I was mulling over Jeanine Pirro’s triumphant return to Fox News Saturday night—she cut right to the chase and demanded punishment for the “traitorous, treasonous” investigators of Donald Trump—when, while noodling around on Google, I tripped across a short academic paper (pdf) by Yale political scientist Daniela Cammack about some legal reforms undertaken in Athens in the fourth century B.C.
The parallels to our situation aren’t exactly precise. But there was enough there to make me stop and think about this nonstop madness we’re living through in a more historical context—to see these Republican and Trumpian incidents not only as the individual outrages they are, but as events with historical weight that are leading somewhere. These were not comforting thoughts.
In the closing years of the fifth century B.C. a series of traumas led prominent Athenians to believe that the legislature had too much power and the courts not enough, so they set about redressing the imbalance. In 12 short years, Cammack writes, “Athens’ entire body of law was revised, recodified, and reinscribed, and a new public legal archive was established, making it easier to bring cases to court.”
The specifics of the changes are neither here nor there for our purposes, nor the recent scholarly dispute about the impact of the changes (although it’s interesting if that’s your sort of thing). What’s important for us is why Athens made these changes. It did so in response to cataclysms that threatened the democracy—errors by the leaders that the existing mechanisms for correction proved incapable of fixing: a major military invasion resulting in defeat, failure, reduction in prestige, and loss of allies; final defeat in a long-running war against the Peloponnesian League; two coups, one in 411 and another in 404, both legitimated by the democratic assembly.

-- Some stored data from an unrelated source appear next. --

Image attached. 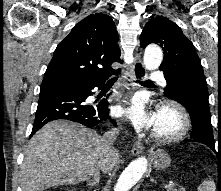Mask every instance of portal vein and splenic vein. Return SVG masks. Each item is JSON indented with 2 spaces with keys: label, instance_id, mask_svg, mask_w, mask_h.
<instances>
[{
  "label": "portal vein and splenic vein",
  "instance_id": "portal-vein-and-splenic-vein-1",
  "mask_svg": "<svg viewBox=\"0 0 221 191\" xmlns=\"http://www.w3.org/2000/svg\"><path fill=\"white\" fill-rule=\"evenodd\" d=\"M175 184L173 182H169V184L165 185L166 188H172Z\"/></svg>",
  "mask_w": 221,
  "mask_h": 191
}]
</instances>
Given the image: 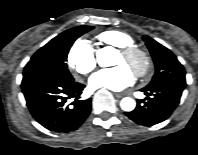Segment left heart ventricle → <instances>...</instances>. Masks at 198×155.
Segmentation results:
<instances>
[{"label":"left heart ventricle","mask_w":198,"mask_h":155,"mask_svg":"<svg viewBox=\"0 0 198 155\" xmlns=\"http://www.w3.org/2000/svg\"><path fill=\"white\" fill-rule=\"evenodd\" d=\"M123 63L127 64L131 69H133V66L129 62H127L124 59V57L119 53L116 59V64H123Z\"/></svg>","instance_id":"b2bd125f"}]
</instances>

I couldn’t help but make certain associations in my mind while reading about the above. The major military invasion leading to defeat (I suppose that label is technically arguable about Iraq, but it sure wasn’t victory) and loss of prestige and allies sounds awfully familiar. There is perhaps no direct parallel in today’s United States to Athens’ defeat in a second long-running war; we’ve “only” been in Afghanistan for 17 years, not the 27 the Athenians spent battling the Peloponnesians, but all the same, we’re pulling out now, not precisely in defeat but not in anything close to victory.
Two coups? We think of coups as those things that happen in poor countries where the rebels storm the capital and take over the state television station. But coups can take other forms. What might we call it when two of our last three presidents lose the popular vote, make it to the White House, and immediately start governing as if they won in landslides—one starting the aforementioned wars, the other pursuing a host of deeply unpopular and radical right-wing policies?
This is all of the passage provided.